DATA RECORDS >>
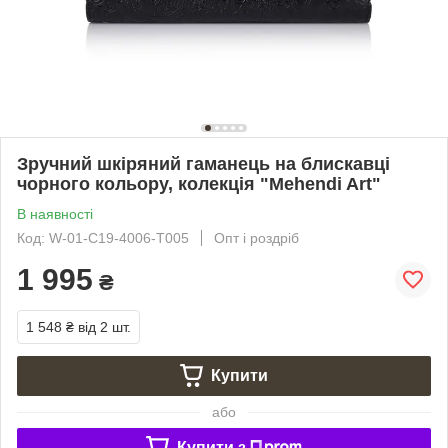
Зручний шкіряний гаманець на блискавці
чорного кольору, колекція "Mehendi Art"
В наявності
Код: W-01-C19-4006-T005
Опт і роздріб
1 995
₴
1 548 ₴
від 2 шт.
Купити
або
Купити з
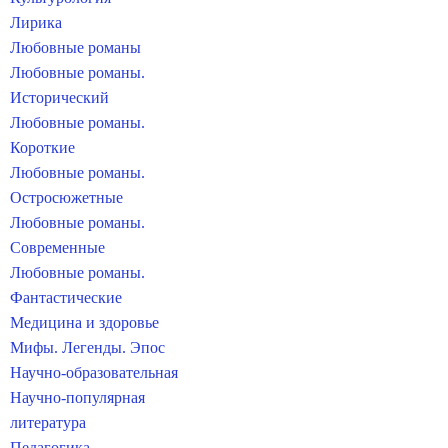
Лирика
Любовные романы
Любовные романы.
Исторический
Любовные романы.
Короткие
Любовные романы.
Остросюжетные
Любовные романы.
Современные
Любовные романы.
Фантастические
Медицина и здоровье
Мифы. Легенды. Эпос
Научно-образовательная
Научно-популярная
литература
Педагогика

WHAT YOU NEED TO DO >>
Your answer should be an exact copy of the entries above, with no images included.

WRITTEN ANSWER >>
Зручний шкіряний гаманець на блискавці
чорного кольору, колекція "Mehendi Art"
В наявності
Код: W-01-C19-4006-T005
Опт і роздріб
1 995
₴
1 548 ₴
від 2 шт.
Купити
або
Купити з
Лирика
Любовные романы
Любовные романы.
Исторический
Любовные романы.
Короткие
Любовные романы.
Остросюжетные
Любовные романы.
Современные
Любовные романы.
Фантастические
Медицина и здоровье
Мифы. Легенды. Эпос
Научно-образовательная
Научно-популярная
литература
Педагогика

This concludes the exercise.